Fig 7. Value RNNs trained on Babayan et al. (2018) [10] reproduce Belief RPEs and learn belief-like representations.

Fig 7

A. Task environment of Babayan et al. (2018) [10]. Each trial consists of an odor and a subsequent reward. The reward amount depends on the block identity, which is resampled uniformly every five trials. B. Average phasic dopamine activity in the VTA of mice trained on the task at the time of odor (left) and reward (right) delivery. Activity is shown separately as a function of the trial index within the block (x-axis) and the current/previous block identity (colors). Reproduced from Babayan et al. (2018) [10]. C. Average RPEs of the Belief model (dashed lines) and an example Value RNN (solid lines). Same conventions as panel B. D. Total variance of beliefs explained (R2) using a linear transformation of model activity. Same conventions as Fig 4B. E. Cross-validated log-likelihood of linear decoders trained to estimate true states using RNN activity. Same conventions as Fig 4C. F. Dynamics of beliefs in the absence of observations.
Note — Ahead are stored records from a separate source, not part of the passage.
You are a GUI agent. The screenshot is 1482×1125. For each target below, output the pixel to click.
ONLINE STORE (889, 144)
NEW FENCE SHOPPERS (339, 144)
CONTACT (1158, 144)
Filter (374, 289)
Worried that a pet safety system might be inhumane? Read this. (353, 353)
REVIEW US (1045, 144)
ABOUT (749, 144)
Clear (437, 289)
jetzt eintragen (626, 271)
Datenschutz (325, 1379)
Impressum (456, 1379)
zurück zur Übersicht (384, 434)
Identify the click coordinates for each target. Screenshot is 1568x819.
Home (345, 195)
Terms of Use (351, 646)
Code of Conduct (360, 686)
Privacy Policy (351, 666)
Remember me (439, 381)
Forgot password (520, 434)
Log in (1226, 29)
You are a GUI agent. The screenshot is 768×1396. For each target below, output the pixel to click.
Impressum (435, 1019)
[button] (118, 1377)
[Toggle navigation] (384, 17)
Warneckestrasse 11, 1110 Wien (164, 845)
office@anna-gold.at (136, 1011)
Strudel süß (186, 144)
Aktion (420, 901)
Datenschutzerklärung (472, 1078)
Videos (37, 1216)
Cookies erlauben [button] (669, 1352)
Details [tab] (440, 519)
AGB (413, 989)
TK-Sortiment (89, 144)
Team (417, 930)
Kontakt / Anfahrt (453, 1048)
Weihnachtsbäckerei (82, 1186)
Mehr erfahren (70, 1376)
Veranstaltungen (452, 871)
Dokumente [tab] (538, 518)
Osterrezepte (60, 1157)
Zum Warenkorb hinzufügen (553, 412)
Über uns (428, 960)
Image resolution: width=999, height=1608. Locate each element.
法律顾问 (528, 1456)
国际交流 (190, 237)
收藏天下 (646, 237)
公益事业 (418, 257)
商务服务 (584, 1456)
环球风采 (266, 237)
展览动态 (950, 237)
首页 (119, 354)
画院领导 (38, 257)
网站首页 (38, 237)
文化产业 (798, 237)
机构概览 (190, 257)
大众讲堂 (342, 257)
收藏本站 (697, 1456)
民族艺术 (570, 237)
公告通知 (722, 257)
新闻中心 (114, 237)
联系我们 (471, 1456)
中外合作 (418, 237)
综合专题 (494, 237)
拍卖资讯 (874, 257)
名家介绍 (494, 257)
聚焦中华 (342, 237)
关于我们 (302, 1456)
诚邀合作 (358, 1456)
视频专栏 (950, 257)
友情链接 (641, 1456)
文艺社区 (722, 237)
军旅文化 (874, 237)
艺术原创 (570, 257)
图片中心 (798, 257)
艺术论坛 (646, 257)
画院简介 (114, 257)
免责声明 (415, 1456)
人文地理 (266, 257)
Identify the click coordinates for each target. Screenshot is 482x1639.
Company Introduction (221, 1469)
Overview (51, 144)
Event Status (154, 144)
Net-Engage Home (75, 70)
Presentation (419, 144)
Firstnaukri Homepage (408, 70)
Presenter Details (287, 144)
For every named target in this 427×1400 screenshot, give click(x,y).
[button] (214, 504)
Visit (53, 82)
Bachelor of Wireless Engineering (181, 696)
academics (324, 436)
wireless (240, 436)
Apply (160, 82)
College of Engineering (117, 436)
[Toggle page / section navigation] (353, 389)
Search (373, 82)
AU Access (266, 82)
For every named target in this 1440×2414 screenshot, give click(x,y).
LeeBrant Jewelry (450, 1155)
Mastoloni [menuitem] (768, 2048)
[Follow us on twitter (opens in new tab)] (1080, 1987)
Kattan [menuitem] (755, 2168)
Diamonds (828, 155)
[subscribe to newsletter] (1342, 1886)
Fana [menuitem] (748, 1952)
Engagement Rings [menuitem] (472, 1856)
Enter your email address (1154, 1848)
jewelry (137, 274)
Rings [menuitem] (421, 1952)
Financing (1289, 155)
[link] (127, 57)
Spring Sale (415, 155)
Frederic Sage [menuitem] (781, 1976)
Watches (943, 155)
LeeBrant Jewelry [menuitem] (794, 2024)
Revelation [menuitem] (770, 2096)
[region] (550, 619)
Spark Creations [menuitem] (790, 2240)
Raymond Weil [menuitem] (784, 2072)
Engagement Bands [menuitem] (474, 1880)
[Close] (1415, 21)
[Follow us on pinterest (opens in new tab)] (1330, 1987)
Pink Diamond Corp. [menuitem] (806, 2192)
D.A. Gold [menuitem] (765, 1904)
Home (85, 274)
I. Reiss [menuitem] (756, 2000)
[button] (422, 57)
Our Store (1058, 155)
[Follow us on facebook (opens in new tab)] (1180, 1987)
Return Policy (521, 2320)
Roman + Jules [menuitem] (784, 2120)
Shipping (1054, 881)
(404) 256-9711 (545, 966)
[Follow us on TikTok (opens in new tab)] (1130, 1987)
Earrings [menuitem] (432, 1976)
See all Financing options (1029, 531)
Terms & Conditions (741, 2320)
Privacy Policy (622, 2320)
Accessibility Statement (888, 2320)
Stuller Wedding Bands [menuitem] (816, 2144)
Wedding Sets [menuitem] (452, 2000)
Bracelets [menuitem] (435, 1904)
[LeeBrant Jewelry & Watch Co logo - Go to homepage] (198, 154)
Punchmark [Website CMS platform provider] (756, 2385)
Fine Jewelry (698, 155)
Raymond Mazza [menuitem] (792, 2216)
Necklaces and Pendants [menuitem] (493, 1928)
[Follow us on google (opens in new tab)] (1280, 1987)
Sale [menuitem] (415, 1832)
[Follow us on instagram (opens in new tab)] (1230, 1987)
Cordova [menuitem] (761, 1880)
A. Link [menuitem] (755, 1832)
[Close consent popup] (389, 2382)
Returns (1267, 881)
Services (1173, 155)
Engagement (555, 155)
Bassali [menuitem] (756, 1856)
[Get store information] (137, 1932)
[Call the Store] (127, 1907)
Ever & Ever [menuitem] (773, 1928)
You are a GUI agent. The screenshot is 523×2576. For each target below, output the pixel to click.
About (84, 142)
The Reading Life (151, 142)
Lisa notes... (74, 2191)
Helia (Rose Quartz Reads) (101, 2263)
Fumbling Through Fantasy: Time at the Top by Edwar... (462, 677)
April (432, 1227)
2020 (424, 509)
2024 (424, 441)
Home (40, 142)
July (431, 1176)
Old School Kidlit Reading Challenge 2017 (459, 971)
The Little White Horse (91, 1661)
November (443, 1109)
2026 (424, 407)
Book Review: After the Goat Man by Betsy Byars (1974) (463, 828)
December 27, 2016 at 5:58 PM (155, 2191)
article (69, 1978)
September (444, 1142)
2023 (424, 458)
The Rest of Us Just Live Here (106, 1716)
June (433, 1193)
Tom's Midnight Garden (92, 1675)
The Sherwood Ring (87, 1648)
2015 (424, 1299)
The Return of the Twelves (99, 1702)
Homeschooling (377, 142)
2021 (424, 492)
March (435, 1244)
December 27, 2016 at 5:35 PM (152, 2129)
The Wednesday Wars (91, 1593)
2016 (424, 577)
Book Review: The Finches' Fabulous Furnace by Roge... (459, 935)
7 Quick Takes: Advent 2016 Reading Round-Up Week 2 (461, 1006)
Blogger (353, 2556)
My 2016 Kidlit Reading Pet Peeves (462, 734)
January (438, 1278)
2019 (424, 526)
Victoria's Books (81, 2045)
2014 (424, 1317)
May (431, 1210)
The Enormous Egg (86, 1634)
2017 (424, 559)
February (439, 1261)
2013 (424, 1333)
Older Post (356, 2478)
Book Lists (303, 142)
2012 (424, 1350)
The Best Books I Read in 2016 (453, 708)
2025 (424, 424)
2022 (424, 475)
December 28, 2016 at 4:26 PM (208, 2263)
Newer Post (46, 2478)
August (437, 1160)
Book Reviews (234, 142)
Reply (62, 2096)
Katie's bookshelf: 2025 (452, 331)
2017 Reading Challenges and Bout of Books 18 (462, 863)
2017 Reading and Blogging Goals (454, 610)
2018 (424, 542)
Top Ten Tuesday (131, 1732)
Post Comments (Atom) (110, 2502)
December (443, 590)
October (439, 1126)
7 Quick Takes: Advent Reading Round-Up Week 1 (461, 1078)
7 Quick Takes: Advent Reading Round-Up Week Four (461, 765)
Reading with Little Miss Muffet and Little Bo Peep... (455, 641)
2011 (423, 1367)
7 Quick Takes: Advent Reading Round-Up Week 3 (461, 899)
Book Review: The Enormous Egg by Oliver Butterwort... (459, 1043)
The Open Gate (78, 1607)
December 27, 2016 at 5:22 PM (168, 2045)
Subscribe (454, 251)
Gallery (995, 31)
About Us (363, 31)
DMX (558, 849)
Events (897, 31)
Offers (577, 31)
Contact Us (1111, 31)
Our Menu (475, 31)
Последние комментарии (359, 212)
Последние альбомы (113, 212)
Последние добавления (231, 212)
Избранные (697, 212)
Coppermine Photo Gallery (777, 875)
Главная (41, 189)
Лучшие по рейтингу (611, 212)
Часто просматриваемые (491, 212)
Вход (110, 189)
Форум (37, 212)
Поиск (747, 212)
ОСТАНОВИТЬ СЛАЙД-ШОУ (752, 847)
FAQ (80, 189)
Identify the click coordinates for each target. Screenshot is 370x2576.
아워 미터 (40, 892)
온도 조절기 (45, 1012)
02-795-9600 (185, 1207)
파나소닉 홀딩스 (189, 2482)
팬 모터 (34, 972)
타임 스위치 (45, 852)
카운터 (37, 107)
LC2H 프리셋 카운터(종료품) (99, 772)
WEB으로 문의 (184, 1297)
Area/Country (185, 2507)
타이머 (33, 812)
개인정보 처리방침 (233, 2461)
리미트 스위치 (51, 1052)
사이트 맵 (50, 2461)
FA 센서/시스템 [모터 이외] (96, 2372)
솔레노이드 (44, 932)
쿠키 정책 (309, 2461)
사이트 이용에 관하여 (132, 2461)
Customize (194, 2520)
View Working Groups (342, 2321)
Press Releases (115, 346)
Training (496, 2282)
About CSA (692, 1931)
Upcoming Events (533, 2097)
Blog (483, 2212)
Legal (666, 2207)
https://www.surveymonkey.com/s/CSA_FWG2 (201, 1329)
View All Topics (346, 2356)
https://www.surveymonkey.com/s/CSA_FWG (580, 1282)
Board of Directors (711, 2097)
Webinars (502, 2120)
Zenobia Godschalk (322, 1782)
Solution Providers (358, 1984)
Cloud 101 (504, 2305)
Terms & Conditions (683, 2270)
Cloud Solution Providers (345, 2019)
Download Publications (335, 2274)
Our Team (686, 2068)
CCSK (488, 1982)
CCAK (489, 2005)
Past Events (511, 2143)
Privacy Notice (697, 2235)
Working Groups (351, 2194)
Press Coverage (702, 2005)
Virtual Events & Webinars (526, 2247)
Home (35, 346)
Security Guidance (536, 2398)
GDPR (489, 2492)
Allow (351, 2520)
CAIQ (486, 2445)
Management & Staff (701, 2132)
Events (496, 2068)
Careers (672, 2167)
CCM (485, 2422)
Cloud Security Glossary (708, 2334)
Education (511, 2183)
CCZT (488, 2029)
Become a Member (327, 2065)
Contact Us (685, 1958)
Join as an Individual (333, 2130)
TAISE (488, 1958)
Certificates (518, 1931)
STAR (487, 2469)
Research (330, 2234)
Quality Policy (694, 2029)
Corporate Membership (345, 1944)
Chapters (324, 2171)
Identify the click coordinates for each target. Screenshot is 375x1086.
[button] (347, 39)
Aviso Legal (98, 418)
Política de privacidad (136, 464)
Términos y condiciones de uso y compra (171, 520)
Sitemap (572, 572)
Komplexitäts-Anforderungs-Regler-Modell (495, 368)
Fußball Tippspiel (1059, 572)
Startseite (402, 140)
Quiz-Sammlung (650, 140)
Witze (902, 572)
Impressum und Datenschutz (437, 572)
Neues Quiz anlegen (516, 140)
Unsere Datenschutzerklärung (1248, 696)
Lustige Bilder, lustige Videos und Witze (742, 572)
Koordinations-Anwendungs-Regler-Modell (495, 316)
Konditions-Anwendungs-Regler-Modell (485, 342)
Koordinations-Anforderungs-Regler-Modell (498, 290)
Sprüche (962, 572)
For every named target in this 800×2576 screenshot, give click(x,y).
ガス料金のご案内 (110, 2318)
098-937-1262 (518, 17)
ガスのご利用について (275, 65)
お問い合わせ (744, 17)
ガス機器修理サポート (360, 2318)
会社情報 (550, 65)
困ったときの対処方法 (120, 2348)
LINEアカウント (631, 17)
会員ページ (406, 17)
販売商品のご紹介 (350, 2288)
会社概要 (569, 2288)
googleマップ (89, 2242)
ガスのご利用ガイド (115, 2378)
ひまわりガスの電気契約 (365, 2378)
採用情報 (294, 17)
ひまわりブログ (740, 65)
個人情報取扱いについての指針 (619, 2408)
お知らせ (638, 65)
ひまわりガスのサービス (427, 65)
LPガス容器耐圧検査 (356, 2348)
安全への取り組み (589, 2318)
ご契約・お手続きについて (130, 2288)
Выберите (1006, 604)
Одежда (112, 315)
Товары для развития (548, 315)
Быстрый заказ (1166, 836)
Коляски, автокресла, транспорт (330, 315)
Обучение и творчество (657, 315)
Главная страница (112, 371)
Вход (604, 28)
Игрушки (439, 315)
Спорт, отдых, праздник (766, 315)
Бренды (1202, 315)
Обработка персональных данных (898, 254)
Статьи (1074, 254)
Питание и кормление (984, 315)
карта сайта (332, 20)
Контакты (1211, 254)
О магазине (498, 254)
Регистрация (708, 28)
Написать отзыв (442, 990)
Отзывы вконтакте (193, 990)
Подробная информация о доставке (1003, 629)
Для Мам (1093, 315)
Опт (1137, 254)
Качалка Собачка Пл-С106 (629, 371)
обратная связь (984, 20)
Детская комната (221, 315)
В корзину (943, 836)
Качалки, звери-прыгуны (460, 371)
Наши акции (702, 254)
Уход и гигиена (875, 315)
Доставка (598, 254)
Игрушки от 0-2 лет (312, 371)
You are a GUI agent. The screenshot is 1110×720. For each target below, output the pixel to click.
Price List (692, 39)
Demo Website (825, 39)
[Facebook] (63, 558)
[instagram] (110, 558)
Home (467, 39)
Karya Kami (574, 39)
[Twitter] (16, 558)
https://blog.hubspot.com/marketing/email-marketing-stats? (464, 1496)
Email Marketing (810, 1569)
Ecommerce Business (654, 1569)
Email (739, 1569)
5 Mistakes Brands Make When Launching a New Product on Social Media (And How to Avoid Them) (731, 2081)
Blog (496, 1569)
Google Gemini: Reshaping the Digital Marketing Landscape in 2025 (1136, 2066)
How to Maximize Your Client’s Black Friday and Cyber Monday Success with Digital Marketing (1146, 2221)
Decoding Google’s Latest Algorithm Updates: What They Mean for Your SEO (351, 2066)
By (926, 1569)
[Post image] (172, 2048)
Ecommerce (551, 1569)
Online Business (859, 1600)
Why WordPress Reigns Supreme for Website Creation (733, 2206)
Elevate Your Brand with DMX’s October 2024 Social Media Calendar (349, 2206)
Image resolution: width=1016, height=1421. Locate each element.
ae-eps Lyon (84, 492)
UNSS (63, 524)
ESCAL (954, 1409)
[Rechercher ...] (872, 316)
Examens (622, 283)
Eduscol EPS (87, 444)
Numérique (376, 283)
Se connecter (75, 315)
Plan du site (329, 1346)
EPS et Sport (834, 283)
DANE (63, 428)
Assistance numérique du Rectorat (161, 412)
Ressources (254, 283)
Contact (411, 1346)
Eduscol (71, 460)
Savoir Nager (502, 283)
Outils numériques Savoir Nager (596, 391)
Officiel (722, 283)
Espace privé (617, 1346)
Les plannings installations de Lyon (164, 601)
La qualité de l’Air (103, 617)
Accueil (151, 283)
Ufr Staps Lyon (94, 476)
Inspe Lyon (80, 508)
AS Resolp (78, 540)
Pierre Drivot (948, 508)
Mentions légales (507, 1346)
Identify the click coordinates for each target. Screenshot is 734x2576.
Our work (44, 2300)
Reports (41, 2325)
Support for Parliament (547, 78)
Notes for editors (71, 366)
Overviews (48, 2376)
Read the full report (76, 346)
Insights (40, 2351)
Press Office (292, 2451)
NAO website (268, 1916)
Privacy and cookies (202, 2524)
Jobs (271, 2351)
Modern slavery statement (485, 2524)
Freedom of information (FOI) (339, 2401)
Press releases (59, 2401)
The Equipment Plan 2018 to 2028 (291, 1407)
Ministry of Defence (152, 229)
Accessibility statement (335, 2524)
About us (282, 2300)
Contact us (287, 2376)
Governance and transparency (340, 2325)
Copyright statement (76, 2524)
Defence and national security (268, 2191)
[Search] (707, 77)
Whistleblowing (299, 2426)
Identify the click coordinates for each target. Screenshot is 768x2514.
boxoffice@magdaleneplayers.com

Same conventions as Fig 5A. G. Trajectories of an example Value RNN’s activity, in the 2D subspace identified using PCA, during an example trial from Block 1 (left) and Block 2 (right). These two dimensions explained 68% of the total variance in the Value RNN’s activity across trials. Putative ITI states indicated as purple circles. Same conventions as Fig 5B.